While at work at Bethlehem Steel in northwest Indiana in May 1990, Robert Hill fell eight feet from a loading dock onto railroad tracks. An ambulance transported him to the emergency room at Porter Memorial Hospital. Hill had suffered a serious head injury and fractured nearly every bone in his face. He was in much pain. At times he exhibited agitated, confused, and restless behavior; at others he cooperated with directions from medical personnel. This behavior was consonant with a low level of oxygen in the blood. Hospital personnel gave Hill a sedative and a pain killer. He exhibited no respiratory problems and his blood gases, including oxygen, eventually climbed within acceptable ranges.

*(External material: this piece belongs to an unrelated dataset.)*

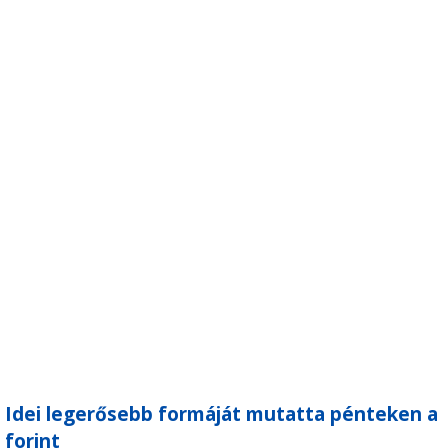
Idei legerősebb formáját mutatta pénteken a
forint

A CT scan of his head was normal.
The next night Hill went into respiratory arrest. Oxygen was forced into his lungs and doctors made several unsuccessful attempts to place a breathing tube down his throat. After 19 minutes the doctors finally intubated Hill, and his heartbeat, pulse, and blood pressure were restored. Nevertheless, as a result of the respiratory arrest Hill had suffered brain damage, leaving him comatose.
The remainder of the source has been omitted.